Thailand has refused to extradite members of the Russian band Bi-2, as well as those suspected and accused of political offences, according to human rights principles.

All Russian rock band Bi-2 members have left Thailand “in accordance with their wishes and Thai immigration laws and regulations”, Thai Foreign Ministry spokeswoman Kanchana Patarachoke said.

Thailand came under scrutiny from international human rights activists after immigration officials arrested seven members of the band for not having work permits. The rock band members, who have criticised Russia’s special military operation in Ukraine, told media afterwards that they feared deportation to Russia.

Five of the seven Bee-2 musicians entered Thailand on Russian passports. At least four are reportedly Israeli citizens, including the band’s two founding members, Alexander Uman and Yegor Bortnik (recognised as a foreign agent in Russia). The latter is also an Australian citizen.

Alexander “Shura” Uman, guitarist and vocalist of Bi-2, said that when he arrived at Ben-Gurion International Airport in Tel Aviv, the band exhaled as they were tired after their ordeal. Alexander Uman also described the conditions under which the group was held in a Thai prison as “horrible and bestial.”

Uman thanked Israeli, American and Australian diplomats, as well as human rights organisations, for working to get the group out of Thailand. A handful of supporters greeted the musicians on an early morning flight with signs welcoming the band to Israel.

Bi-2 has one million subscribers on its YouTube channel and 376,000 monthly listeners on Spotify. Andrei Lugovoi, a member of Russia’s lower house of parliament, called the band members “scum” for supporting the Nazi regime in Ukraine.

“Bangkok was right to deny Moscow’s demand to send the activist artists back so that the musicians face persecution in Russia,” said Phil Robertson, Human Rights Watch’s deputy Asia director.

Members of Russian rock band Bi-2 were arrested in Phuket last Thursday because they did not have work permits to work in Thailand, confirmed deputy immigration police chief, Major General Pantama Nutnarot.

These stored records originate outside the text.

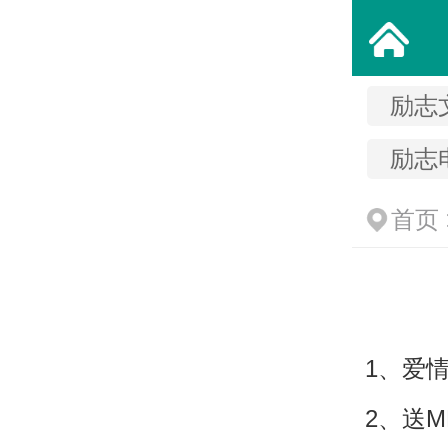
励志
励志
首页
1、爱
2、送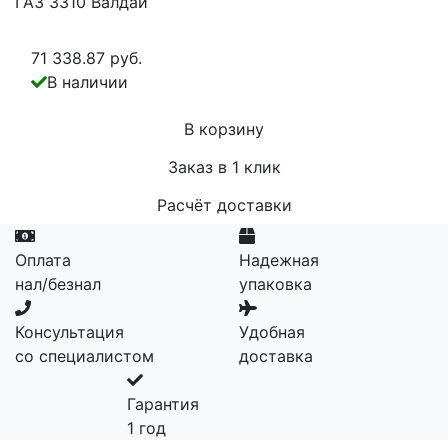
ГАЗ 3310 Валдай
71 338.87 руб.
В наличии
В корзину
Заказ в 1 клик
Расчёт доставки
Оплата
Надежная
нал/безнал
упаковка
Консультация
Удобная
со специалистом
доставка
Гарантия
1 год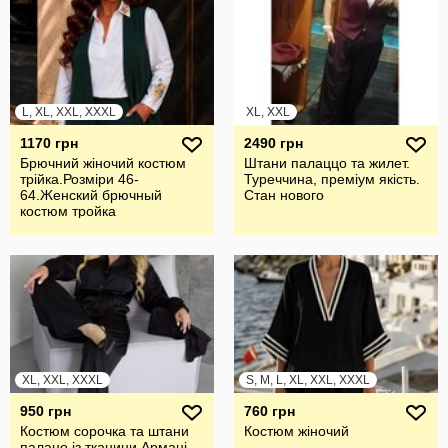
L, XL, XXL, XXXL
XL, XXL
1170 грн
2490 грн
Брючний жiночий костюм
Штани палаццо та жилет.
трiйка.Розмiри 46-
Туреччина, преміум якість.
64.Женский брючный
Стан нового
костюм тройка
XL, XXL, XXXL
S, M, L, XL, XXL, XXXL
950 грн
760 грн
Костюм сорочка та штани
Костюм жіночий
палацо із тканини Армані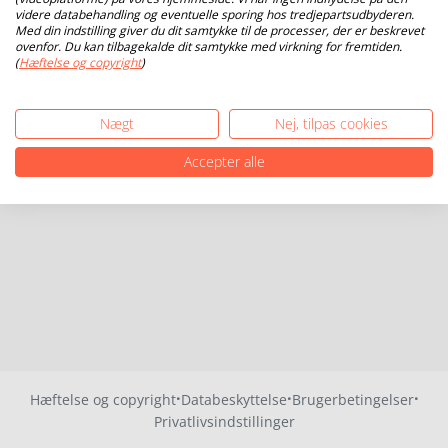
videre databehandling og eventuelle sporing hos tredjepartsudbyderen.
Med din indstilling giver du dit samtykke til de processer, der er beskrevet
ovenfor. Du kan tilbagekalde dit samtykke med virkning for fremtiden.
(
Hæftelse og copyright
)
Nægt
Nej, tilpas cookies
Accepter alle
·
·
·
Hæftelse og copyright
Databeskyttelse
Brugerbetingelser
Privatlivsindstillinger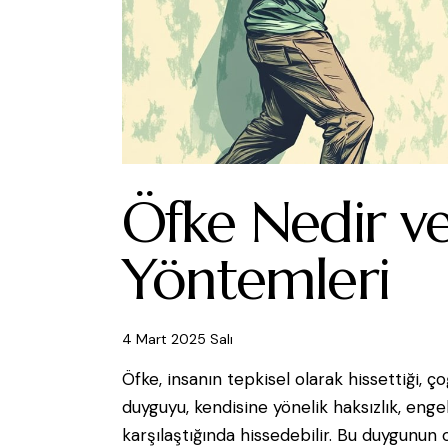
Öfke Nedir v
Yöntemleri
4 Mart 2025 Salı
Öfke, insanın tepkisel olarak hissettiği, 
duyguyu, kendisine yönelik haksızlık, eng
karşılaştığında hissedebilir. Bu duygunun ort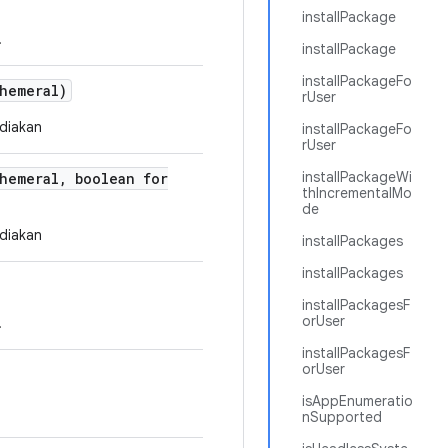
installPackage
.
installPackage
installPackageFo
hemeral)
rUser
diakan
installPackageFo
rUser
installPackageWi
hemeral
,
boolean for
thIncrementalMo
de
diakan
installPackages
installPackages
installPackagesF
orUser
.
installPackagesF
orUser
isAppEnumeratio
nSupported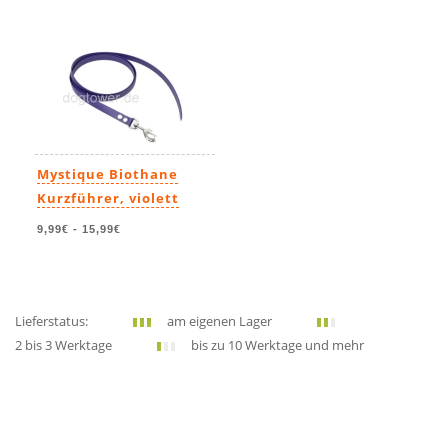
Mystique Biothane
Kurzführer, violett
9,99€
-
15,99€
Lieferstatus:
am eigenen Lager
2 bis 3 Werktage
bis zu 10 Werktage und mehr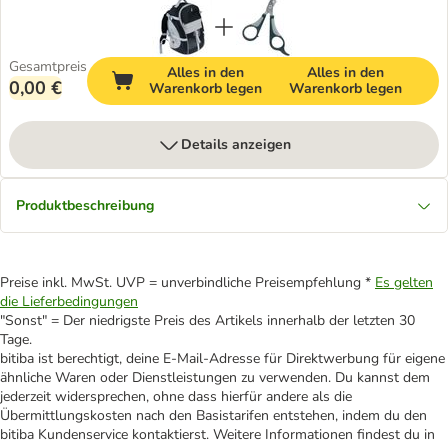
Gesamtpreis
Alles in den
Alles in den
0,00 €
Warenkorb legen
Warenkorb legen
Details anzeigen
Produktbeschreibung
Preise inkl. MwSt. UVP = unverbindliche Preisempfehlung *
Es gelten
die Lieferbedingungen
"Sonst" = Der niedrigste Preis des Artikels innerhalb der letzten 30
Tage.
bitiba ist berechtigt, deine E-Mail-Adresse für Direktwerbung für eigene
ähnliche Waren oder Dienstleistungen zu verwenden. Du kannst dem
jederzeit widersprechen, ohne dass hierfür andere als die
Übermittlungskosten nach den Basistarifen entstehen, indem du den
bitiba Kundenservice kontaktierst. Weitere Informationen findest du in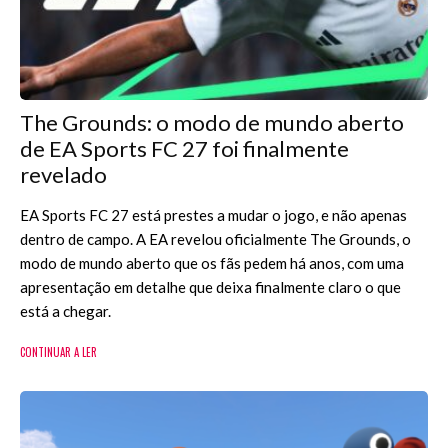
The Grounds: o modo de mundo aberto
de EA Sports FC 27 foi finalmente
revelado
EA Sports FC 27 está prestes a mudar o jogo, e não apenas
dentro de campo. A EA revelou oficialmente The Grounds, o
modo de mundo aberto que os fãs pedem há anos, com uma
apresentação em detalhe que deixa finalmente claro o que
está a chegar.
CONTINUAR A LER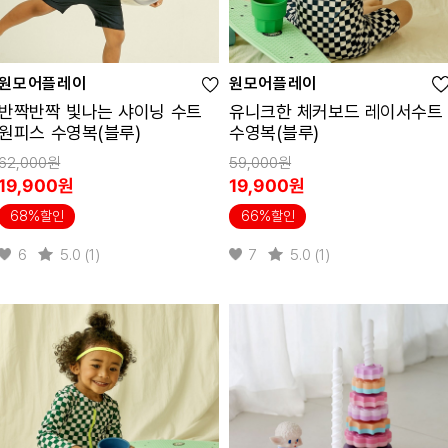
원모어플레이
원모어플레이
반짝반짝 빛나는 샤이닝 수트
유니크한 체커보드 레이서수트
원피스 수영복(블루)
수영복(블루)
62,000원
59,000원
19,900원
19,900원
68%할인
66%할인
6
5.0 (1)
7
5.0 (1)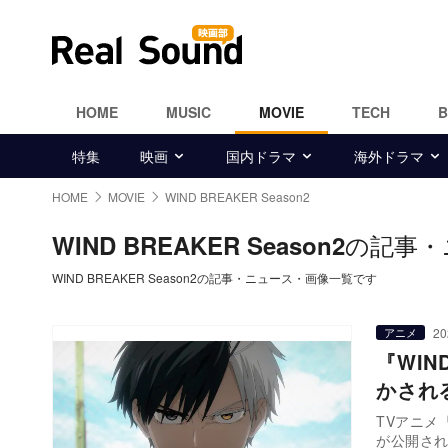
HOME
MUSIC
MOVIE
TECH
特集
映画
国内ドラマ
海外ドラマ
HOME
MOVIE
WIND BREAKER Season2
の記事・
WIND BREAKER Season2
WIND BREAKER Season2の記事・ニュース・画像一覧です
20
アニメ
『WIN
かされ
TVアニメ『
が公開され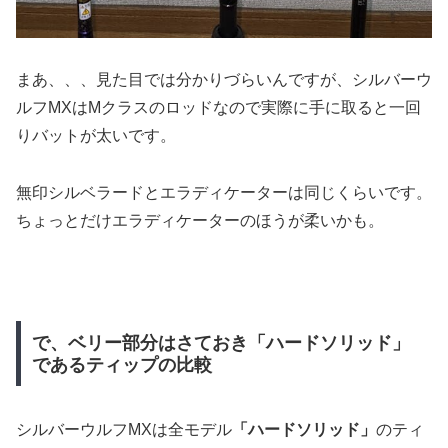
まあ、、、見た目では分かりづらいんですが、シルバーウ
ルフMXはMクラスのロッドなので実際に手に取ると一回
りバットが太いです。
無印シルベラードとエラディケーターは同じくらいです。
ちょっとだけエラディケーターのほうが柔いかも。
で、ベリー部分はさておき「ハードソリッド」
であるティップの比較
シルバーウルフMXは全モデル
「ハードソリッド」
のティ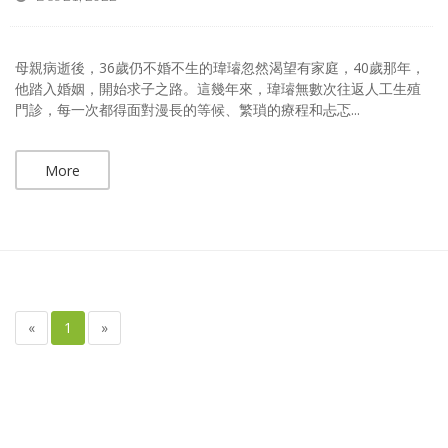
母親病逝後，36歲仍不婚不生的瑋璿忽然渴望有家庭，40歲那年，
他踏入婚姻，開始求子之路。這幾年來，瑋璿無數次往返人工生殖
門診，每一次都得面對漫長的等候、繁瑣的療程和忐忑...
More
«
1
»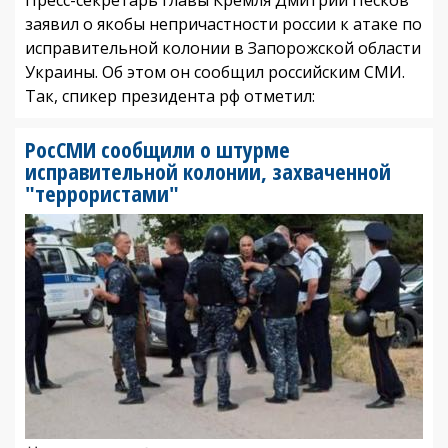
заявил о якобы непричастности россии к атаке по
исправительной колонии в Запорожской области
Украины. Об этом он сообщил российским СМИ.
Так, спикер президента рф отметил:
РосСМИ сообщили о штурме
исправительной колонии, захваченной
"террористами"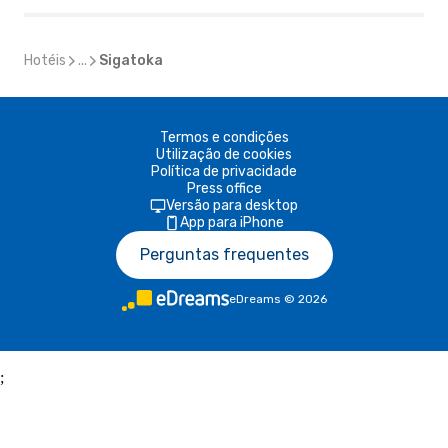
Hotéis
...
Sigatoka
Termos e condições
Utilização de cookies
Política de privacidade
Press office
Versão para desktop
App para iPhone
Perguntas frequentes
eDreams
©
2026
;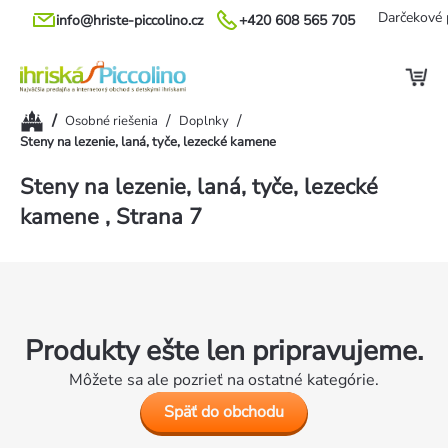
Prejsť
Darčekové 
info@hriste-piccolino.cz
+420 608 565 705
na
obsah
Domov
/
/
/
Osobné riešenia
Doplnky
Steny na lezenie, laná, tyče, lezecké kamene
Steny na lezenie, laná, tyče, lezecké
kamene
, Strana 7
Produkty ešte len pripravujeme.
Môžete sa ale pozrieť na ostatné kategórie.
Späť do obchodu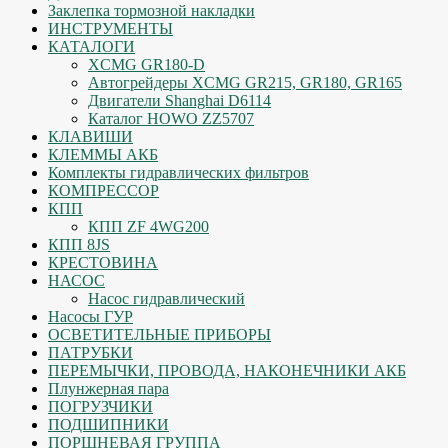
Заклепка тормозной накладки
ИНСТРУМЕНТЫ
КАТАЛОГИ
XCMG GR180-D
Автогрейдеры XCMG GR215, GR180, GR165
Двигатели Shanghai D6114
Каталог HOWO ZZ5707
КЛАВИШИ
КЛЕММЫ АКБ
Комплекты гидравлических фильтров
КОМПРЕССОР
КПП
КПП ZF 4WG200
КПП 8JS
КРЕСТОВИНА
НАСОС
Насос гидравлический
Насосы ГУР
ОСВЕТИТЕЛЬНЫЕ ПРИБОРЫ
ПАТРУБКИ
ПЕРЕМЫЧКИ, ПРОВОДА, НАКОНЕЧНИКИ АКБ
Плунжерная пара
ПОГРУЗЧИКИ
ПОДШИПНИКИ
ПОРШНЕВАЯ ГРУППА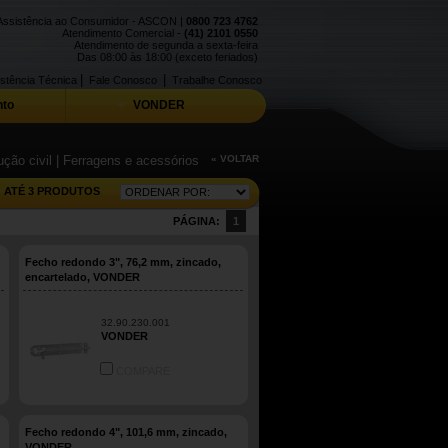
Assistência ao Consumidor - ASCON |
0800 723 4762
Atendimento Comercial -
(41) 2101 0550
Atendimento de segunda a sexta-feira
Das 08:00 às 18:00 (exceto feriados)
|
|
stência Técnica
Fale Conosco
Trabalhe Conosco
to
VONDER
ção civil
| Ferragens e acessórios
« VOLTAR
ATÉ 3 PRODUTOS
PÁGINA:
1
Fecho redondo 3", 76,2 mm, zincado,
encartelado, VONDER
32.90.230.001
VONDER
COMPARE
Fecho redondo 4", 101,6 mm, zincado,
VONDER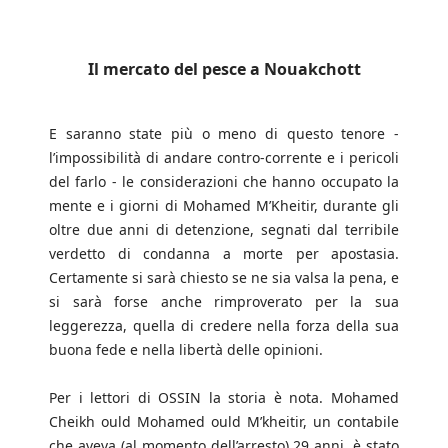
Il mercato del pesce a Nouakchott
E saranno state più o meno di questo tenore -
l’impossibilità di andare contro-corrente e i pericoli
del farlo - le considerazioni che hanno occupato la
mente e i giorni di Mohamed M’Kheitir, durante gli
oltre due anni di detenzione, segnati dal terribile
verdetto di condanna a morte per apostasia.
Certamente si sarà chiesto se ne sia valsa la pena, e
si sarà forse anche rimproverato per la sua
leggerezza, quella di credere nella forza della sua
buona fede e nella libertà delle opinioni.
Per i lettori di OSSIN la storia è nota. Mohamed
Cheikh ould Mohamed ould M’kheitir, un contabile
che aveva (al momento dell’arresto) 29 anni, è stato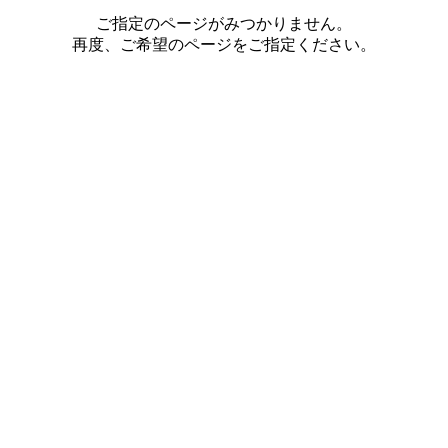
ご指定のページがみつかりません。
再度、ご希望のページをご指定ください。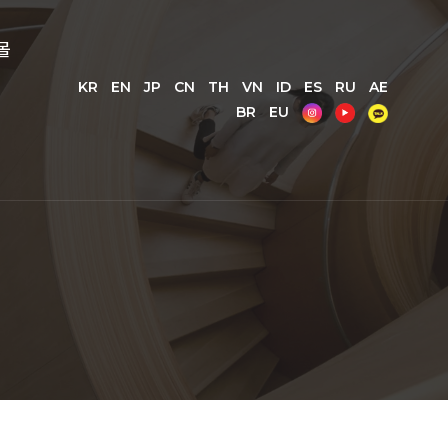
몰
KR
EN
JP
CN
TH
VN
ID
ES
RU
AE
BR
EU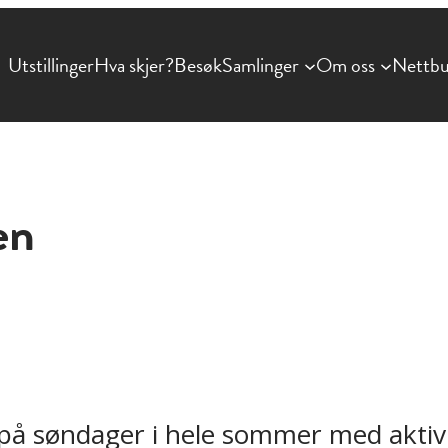
Utstillinger
Hva skjer?
Besøk
Samlinger
Om oss
Nettbu
en
på søndager i hele sommer med aktivit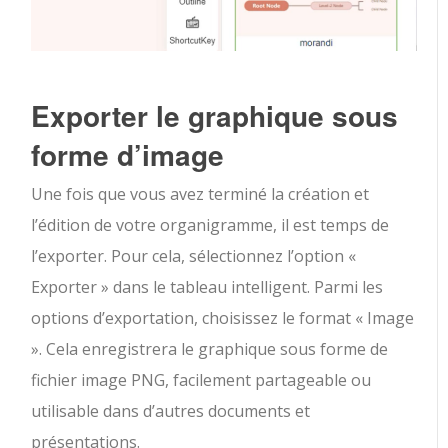
Exporter le graphique sous
forme d’image
Une fois que vous avez terminé la création et
l’édition de votre organigramme, il est temps de
l’exporter. Pour cela, sélectionnez l’option «
Exporter » dans le tableau intelligent. Parmi les
options d’exportation, choisissez le format « Image
». Cela enregistrera le graphique sous forme de
fichier image PNG, facilement partageable ou
utilisable dans d’autres documents et
présentations.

When it was discovered that the band members did not have work permits, the musicians were sent to an investigator to face charges and then to a detention room at the immigration police station in Bangkok.

It is not known whether Thailand has signed a special extradition agreement with Russia, but persons wanted for political or ethnic reasons are not extradited from Thailand, Major General Panthama explained.

According to human rights principles, extradition is ruled out in case of political charges. Even if a person is a criminal, the immigration service cannot force a person to leave the country. The authorities will allow them to apply to international organisations such as the UNSC or the International Organisation for Migration to become political refugees.

“According to human rights principles, those arrested can even be released on bail to live as refugees, but with the condition not to work or engage in activities contrary to Thai laws,” said Major General Panthama.